Given records
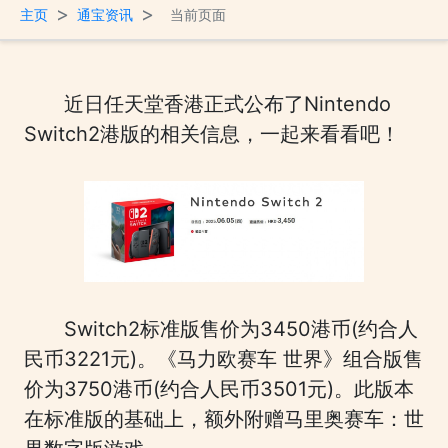
>
>
主页
通宝资讯
当前页面
近日任天堂香港正式公布了Nintendo
Switch2港版的相关信息，一起来看看吧！
Switch2标准版售价为3450港币(约合人
民币3221元)。《马力欧赛车 世界》组合版售
价为3750港币(约合人民币3501元)。此版本
在标准版的基础上，额外附赠马里奥赛车：世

Assigned task
Without the pictures, write out the whole listing exactly as it appears.

Written reply
>
>
主页
通宝资讯
当前页面
近日任天堂香港正式公布了Nintendo
Switch2港版的相关信息，一起来看看吧！
Switch2标准版售价为3450港币(约合人
民币3221元)。《马力欧赛车 世界》组合版售
价为3750港币(约合人民币3501元)。此版本
在标准版的基础上，额外附赠马里奥赛车：世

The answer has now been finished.